A matéria teve origem em um projeto apresentado pela deputada estadual Lívia Duarte (PSOL), em outubro de 2023. Na justificativa da proposta, a parlamentar argumenta que a arquitetura hostil representa uma forma de violência institucional contra pessoas em situação de vulnerabilidade social, especialmente a população em situação de rua.
Segundo a deputada, a vida urbana já impõe uma série de desafios relacionados ao acesso à moradia, trabalho, saúde e dignidade. Nesse contexto, ela destaca que as pessoas que vivem nas ruas frequentemente enfrentam um processo de invisibilização social, sendo tratadas como um problema urbano em vez de serem reconhecidas como cidadãos que necessitam de políticas públicas.
A parlamentar cita como exemplo a instalação de pedras, estruturas de concreto, grades e outros obstáculos em locais onde pessoas em situação de rua costumam buscar abrigo, como praças, calçadas e áreas sob viadutos. Para ela, essas intervenções não resolvem o problema social e apenas deslocam a população vulnerável para outros locais, agravando sua situação.

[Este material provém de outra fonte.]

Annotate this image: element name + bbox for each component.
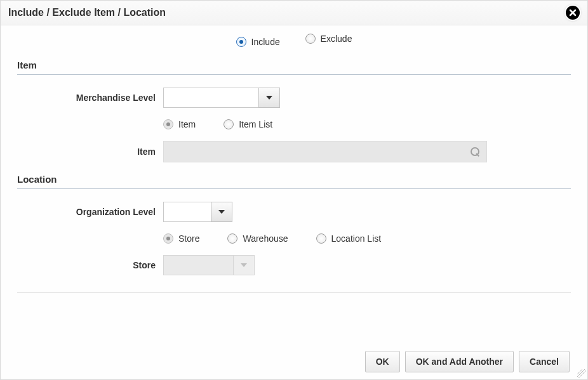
dialog-footer: OK OK and Add Another Cancel bbox=[1, 344, 587, 379]
item-type-item-label: Item bbox=[178, 119, 196, 129]
organization-level-select[interactable] bbox=[163, 202, 232, 222]
radio-icon bbox=[316, 233, 326, 244]
close-icon bbox=[569, 9, 577, 16]
merchandise-level-dropdown-button[interactable] bbox=[258, 88, 280, 108]
radio-icon bbox=[224, 119, 234, 129]
merchandise-level-select[interactable] bbox=[163, 88, 280, 108]
store-dropdown-button bbox=[233, 255, 255, 275]
store-lookup-row: Store bbox=[17, 255, 571, 275]
radio-icon bbox=[163, 233, 173, 244]
item-section-rule bbox=[17, 74, 571, 75]
dialog-body[interactable]: Include Exclude Item Merchandise Level bbox=[6, 26, 582, 341]
item-section-header: Item bbox=[17, 60, 571, 70]
store-lookup-label: Store bbox=[17, 260, 163, 270]
item-type-itemlist-label: Item List bbox=[239, 119, 272, 129]
merchandise-level-row: Merchandise Level bbox=[17, 88, 571, 108]
loc-type-loclist-radio[interactable]: Location List bbox=[316, 233, 382, 244]
search-icon bbox=[470, 147, 480, 157]
mode-include-label: Include bbox=[251, 37, 280, 47]
item-search-input[interactable] bbox=[163, 141, 487, 162]
mode-exclude-radio[interactable]: Exclude bbox=[305, 34, 352, 44]
store-select bbox=[163, 255, 255, 275]
radio-icon bbox=[305, 34, 316, 44]
resize-grip[interactable] bbox=[577, 369, 586, 378]
chevron-down-icon bbox=[241, 263, 247, 267]
item-lookup-row: Item bbox=[17, 141, 571, 162]
dialog-title: Include / Exclude Item / Location bbox=[8, 7, 166, 18]
dialog-titlebar: Include / Exclude Item / Location bbox=[1, 1, 587, 25]
chevron-down-icon bbox=[218, 210, 225, 214]
ok-button[interactable]: OK bbox=[365, 351, 400, 372]
mode-include-radio[interactable]: Include bbox=[236, 37, 280, 47]
item-type-itemlist-radio[interactable]: Item List bbox=[224, 119, 272, 129]
radio-icon bbox=[227, 233, 237, 244]
scroll-spacer bbox=[17, 295, 571, 341]
organization-level-input[interactable] bbox=[163, 202, 211, 222]
loc-type-loclist-label: Location List bbox=[331, 233, 382, 244]
cancel-button[interactable]: Cancel bbox=[519, 351, 570, 372]
organization-level-dropdown-button[interactable] bbox=[211, 202, 232, 222]
include-exclude-dialog: Include / Exclude Item / Location Includ… bbox=[0, 0, 588, 380]
radio-icon bbox=[236, 37, 246, 47]
loc-type-store-radio[interactable]: Store bbox=[163, 233, 199, 244]
mode-exclude-label: Exclude bbox=[321, 34, 352, 44]
body-bottom-rule bbox=[17, 292, 571, 292]
loc-type-warehouse-label: Warehouse bbox=[243, 233, 288, 244]
location-section-header: Location bbox=[17, 174, 571, 185]
loc-type-warehouse-radio[interactable]: Warehouse bbox=[227, 233, 288, 244]
item-lookup-label: Item bbox=[17, 147, 163, 157]
radio-icon bbox=[163, 119, 173, 129]
include-exclude-row: Include Exclude bbox=[17, 34, 571, 47]
organization-level-label: Organization Level bbox=[17, 207, 163, 217]
location-type-row: Store Warehouse Location List bbox=[17, 233, 571, 244]
close-button[interactable] bbox=[566, 6, 580, 20]
ok-add-another-button[interactable]: OK and Add Another bbox=[405, 351, 514, 372]
merchandise-level-label: Merchandise Level bbox=[17, 93, 163, 103]
loc-type-store-label: Store bbox=[178, 233, 199, 244]
merchandise-level-input[interactable] bbox=[163, 88, 258, 108]
store-input bbox=[163, 255, 233, 275]
item-type-row: Item Item List bbox=[17, 119, 571, 129]
chevron-down-icon bbox=[266, 96, 272, 100]
location-section-rule bbox=[17, 188, 571, 189]
item-type-item-radio[interactable]: Item bbox=[163, 119, 196, 129]
organization-level-row: Organization Level bbox=[17, 202, 571, 222]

Na justificativa, Lívia Duarte afirma que a arquitetura hostil tem como finalidade condicionar o comportamento humano por meio do desenho urbano, mas que, para quem vive nas ruas, essas estruturas representam uma forma de expulsão dos poucos espaços disponíveis para descanso e proteção. A deputada argumenta que a prática retira até mesmo as condições mínimas de dignidade dessas pessoas.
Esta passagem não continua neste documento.